**Problem:** Give the entries back exactly, dropping each image.

Stored data entries:
*** Block opens ***

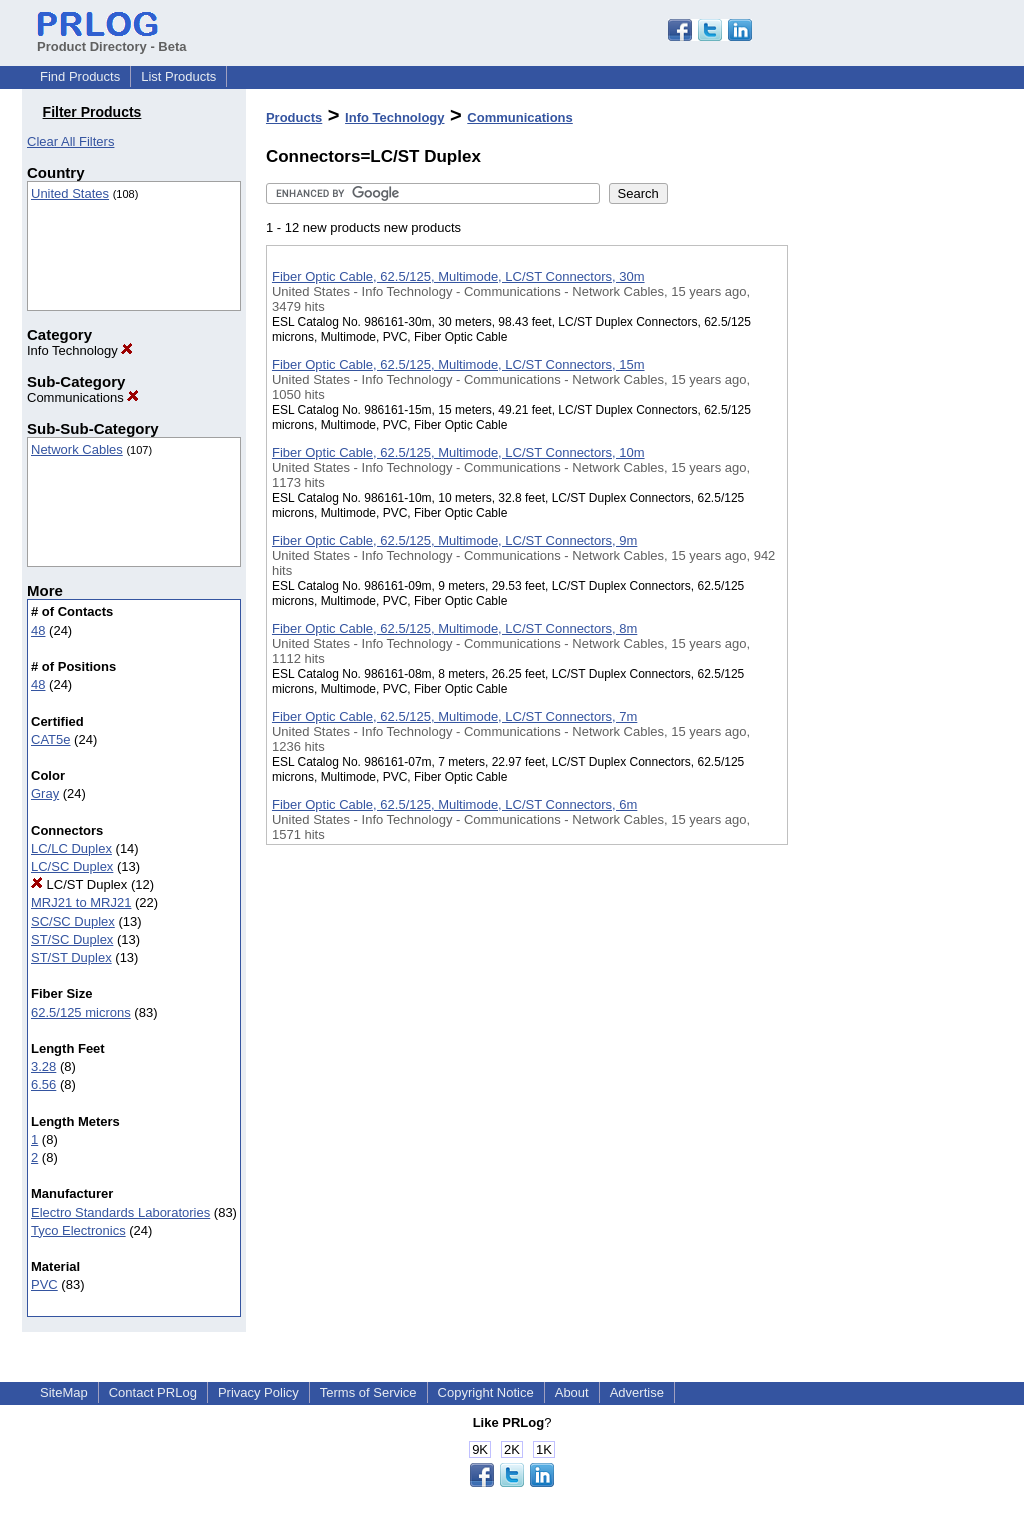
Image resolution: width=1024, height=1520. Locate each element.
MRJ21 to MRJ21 (81, 902)
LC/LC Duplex (71, 848)
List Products (178, 76)
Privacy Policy (258, 1392)
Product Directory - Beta (112, 39)
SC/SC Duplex (73, 921)
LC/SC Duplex (72, 866)
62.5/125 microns (81, 1012)
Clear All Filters (70, 141)
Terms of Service (368, 1392)
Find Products (80, 76)
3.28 (43, 1066)
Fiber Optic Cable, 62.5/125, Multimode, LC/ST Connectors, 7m (454, 716)
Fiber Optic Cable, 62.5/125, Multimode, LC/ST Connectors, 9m (454, 540)
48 (38, 630)
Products (294, 117)
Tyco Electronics (78, 1230)
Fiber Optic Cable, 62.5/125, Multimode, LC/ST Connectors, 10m (458, 452)
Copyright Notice (486, 1392)
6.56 (43, 1084)
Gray (45, 793)
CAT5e (51, 739)
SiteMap (64, 1392)
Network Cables (77, 449)
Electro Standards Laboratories (120, 1212)
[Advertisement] (888, 519)
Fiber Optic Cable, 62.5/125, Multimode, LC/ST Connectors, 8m (454, 628)
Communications (83, 397)
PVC (44, 1284)
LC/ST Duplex (79, 884)
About (572, 1392)
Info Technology (80, 350)
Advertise (637, 1392)
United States (70, 193)
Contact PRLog (153, 1392)
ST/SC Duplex (72, 939)
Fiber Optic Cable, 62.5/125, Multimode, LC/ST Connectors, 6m (454, 804)
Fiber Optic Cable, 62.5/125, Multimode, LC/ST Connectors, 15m (458, 364)
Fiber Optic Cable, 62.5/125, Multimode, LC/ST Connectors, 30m (458, 276)
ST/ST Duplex (71, 957)
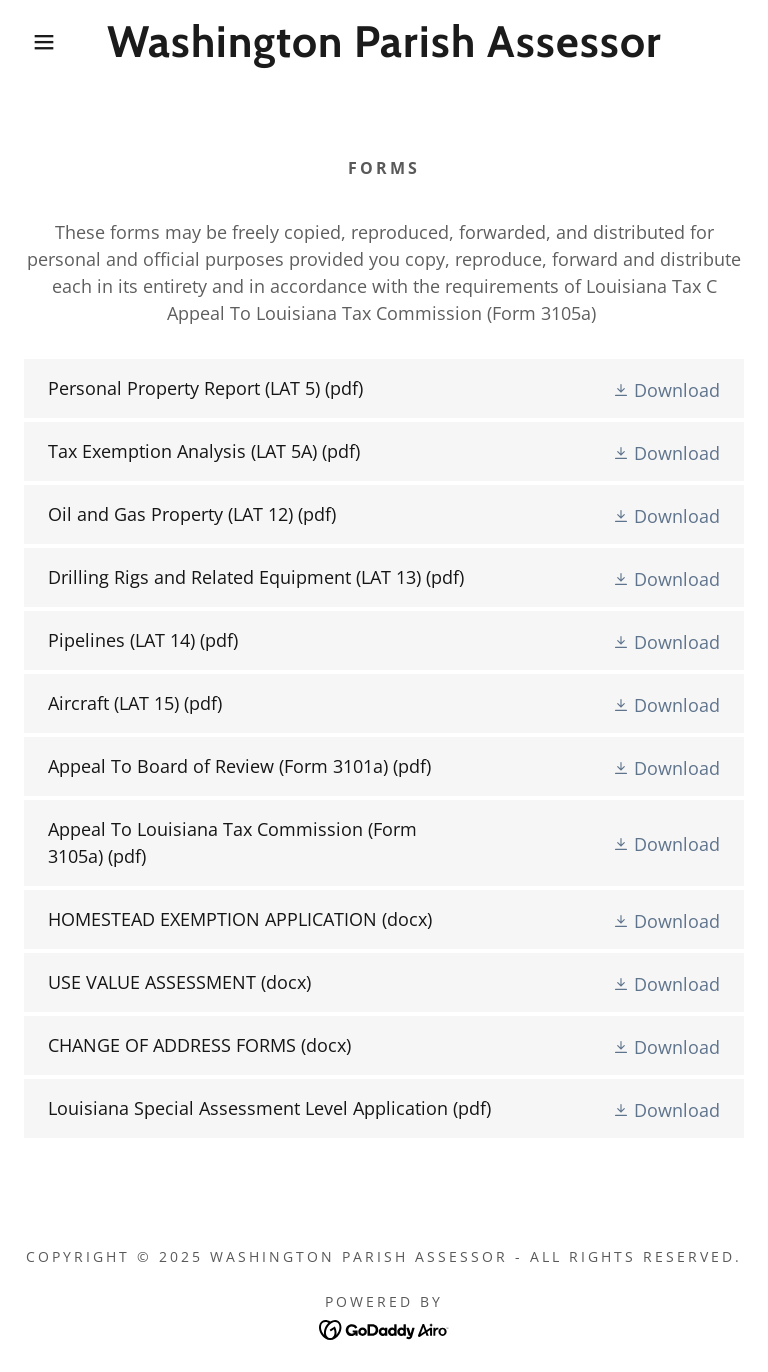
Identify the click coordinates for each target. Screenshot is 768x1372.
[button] (38, 42)
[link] (384, 50)
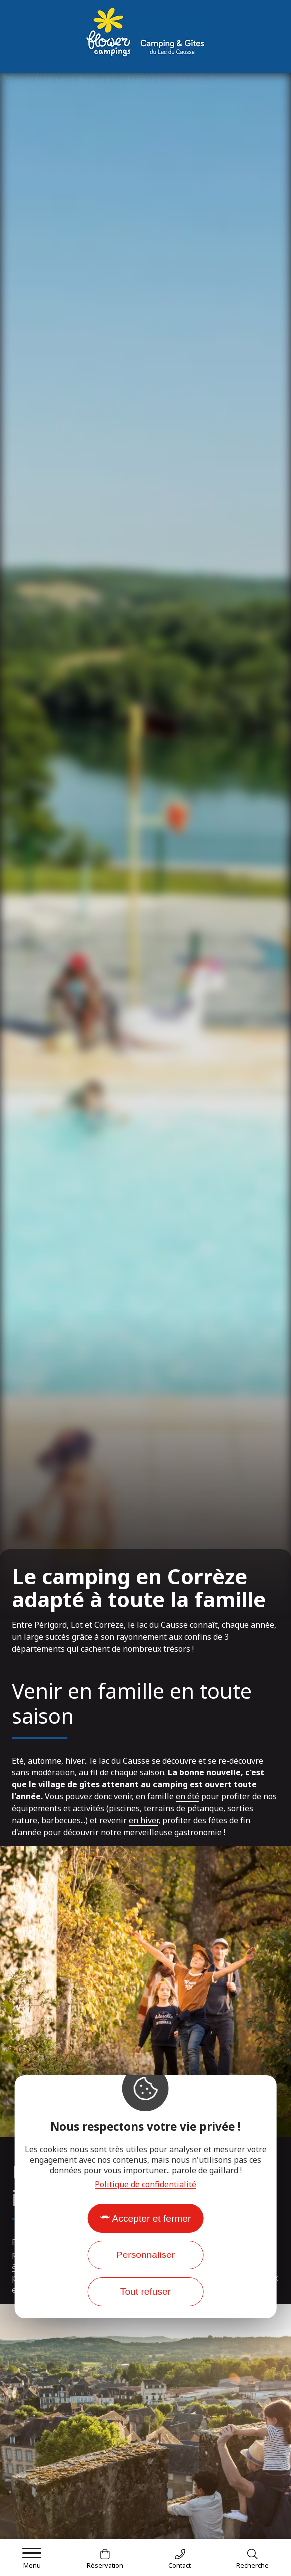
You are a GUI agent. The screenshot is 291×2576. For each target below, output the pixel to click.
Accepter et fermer (151, 2218)
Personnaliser (145, 2255)
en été (187, 1796)
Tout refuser (145, 2291)
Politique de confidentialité (145, 2184)
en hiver (143, 1820)
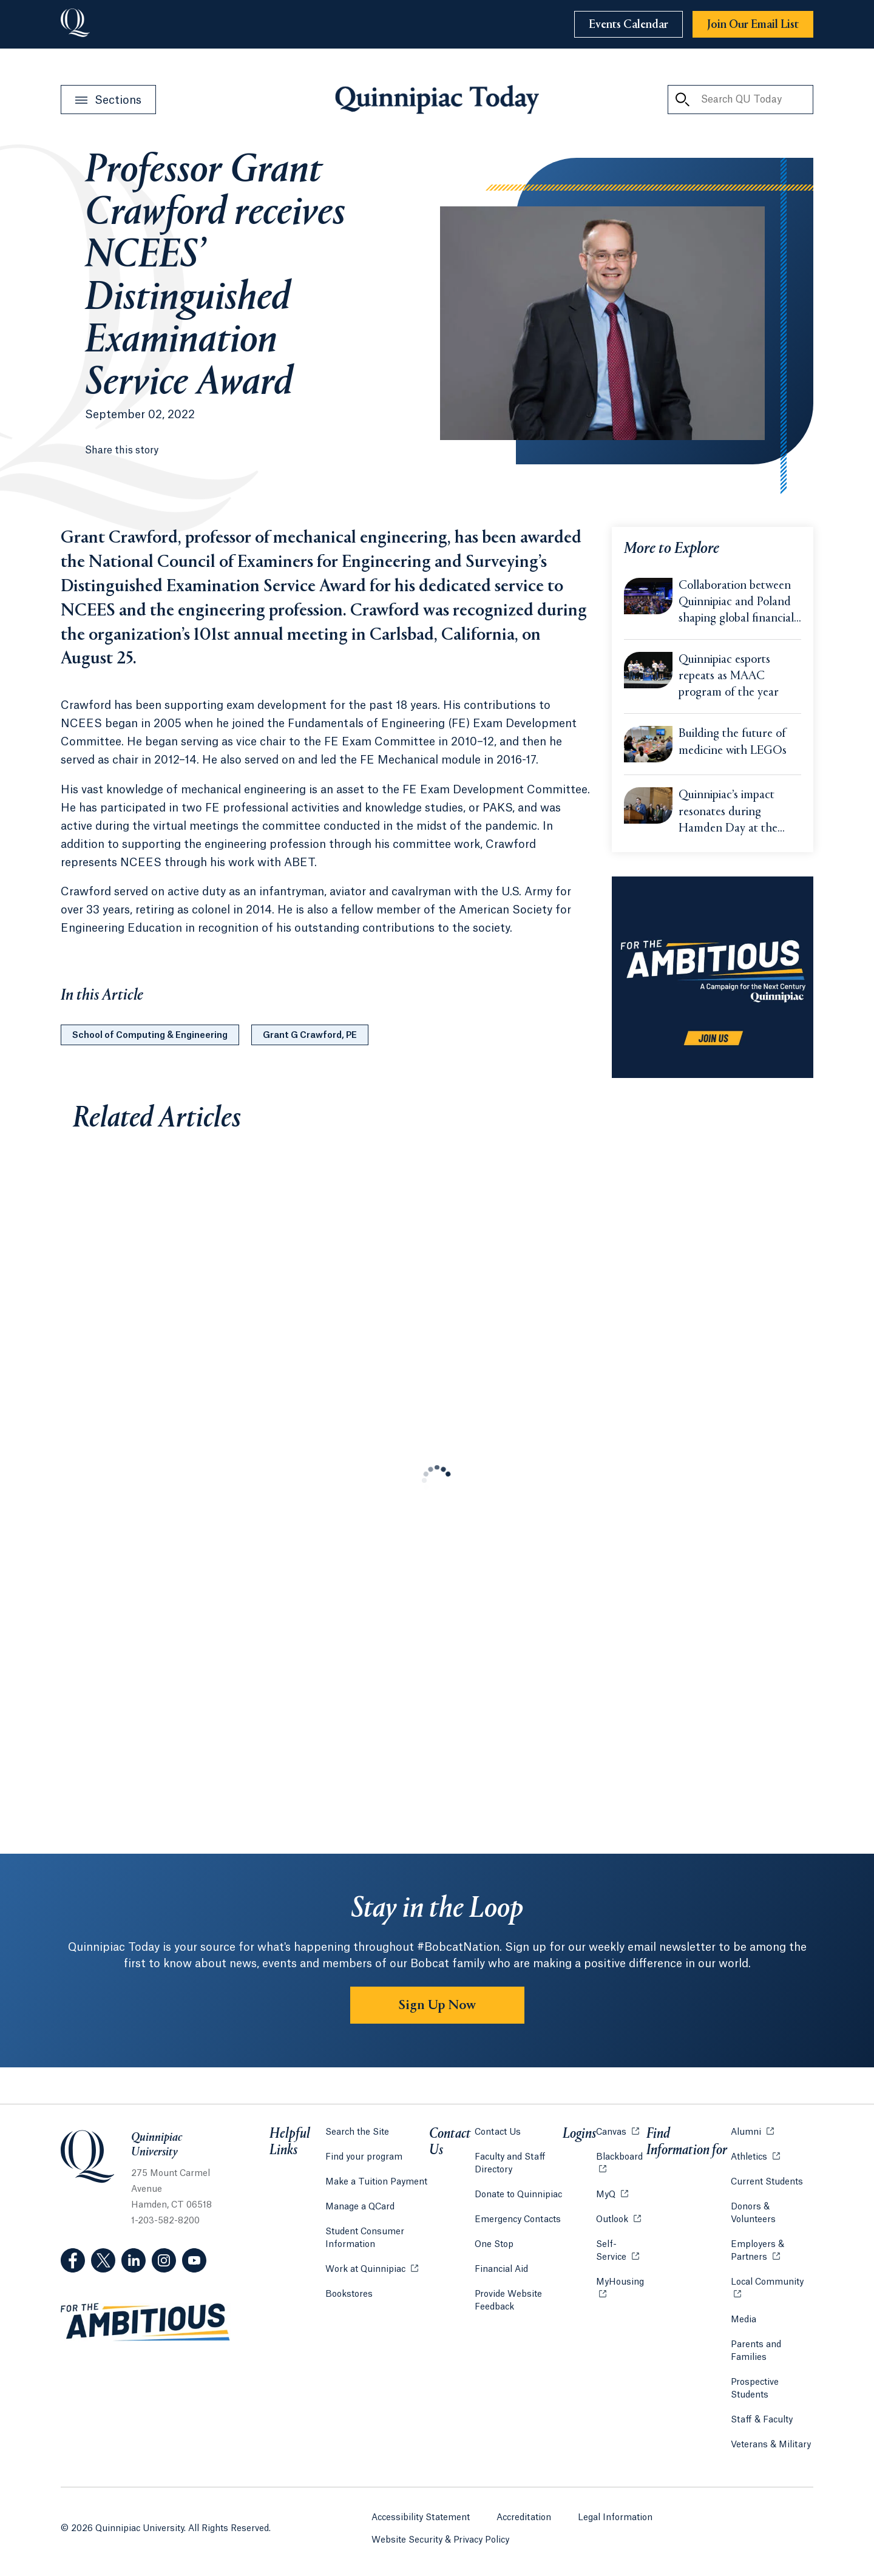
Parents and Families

*** Block closes ***

**Solution below:**
Image resolution: width=1024, height=1520. Locate each element.
MRJ21 to MRJ21 (81, 902)
LC/LC Duplex (71, 848)
List Products (178, 76)
Privacy Policy (258, 1392)
Product Directory - Beta (112, 39)
SC/SC Duplex (73, 921)
LC/SC Duplex (72, 866)
62.5/125 microns (81, 1012)
Clear All Filters (70, 141)
Terms of Service (368, 1392)
Find Products (80, 76)
3.28 (43, 1066)
Fiber Optic Cable, 62.5/125, Multimode, LC/ST Connectors, 7m (454, 716)
Fiber Optic Cable, 62.5/125, Multimode, LC/ST Connectors, 9m (454, 540)
48 (38, 630)
Products (294, 117)
Tyco Electronics (78, 1230)
Fiber Optic Cable, 62.5/125, Multimode, LC/ST Connectors, 10m (458, 452)
Copyright Notice (486, 1392)
6.56 (43, 1084)
Gray (45, 793)
CAT5e (51, 739)
SiteMap (64, 1392)
Network Cables (77, 449)
Electro Standards Laboratories (120, 1212)
[Advertisement] (888, 519)
Fiber Optic Cable, 62.5/125, Multimode, LC/ST Connectors, 8m (454, 628)
Communications (83, 397)
PVC (44, 1284)
LC/ST Duplex (79, 884)
About (572, 1392)
Info Technology (80, 350)
Advertise (637, 1392)
United States (70, 193)
Contact PRLog (153, 1392)
ST/SC Duplex (72, 939)
Fiber Optic Cable, 62.5/125, Multimode, LC/ST Connectors, 6m (454, 804)
Fiber Optic Cable, 62.5/125, Multimode, LC/ST Connectors, 15m (458, 364)
Fiber Optic Cable, 62.5/125, Multimode, LC/ST Connectors, 30m (458, 276)
ST/ST Duplex (71, 957)
Identify the click coordinates for each target. Screenshot is 768x1372.
[button] (38, 42)
[link] (384, 50)
You are a GUI agent. The screenshot is 291×2576. For each target below, output the pixel to click.
Accepter et fermer (151, 2218)
Personnaliser (145, 2255)
en été (187, 1796)
Tout refuser (145, 2291)
Politique de confidentialité (145, 2184)
en hiver (143, 1820)
Parents and Families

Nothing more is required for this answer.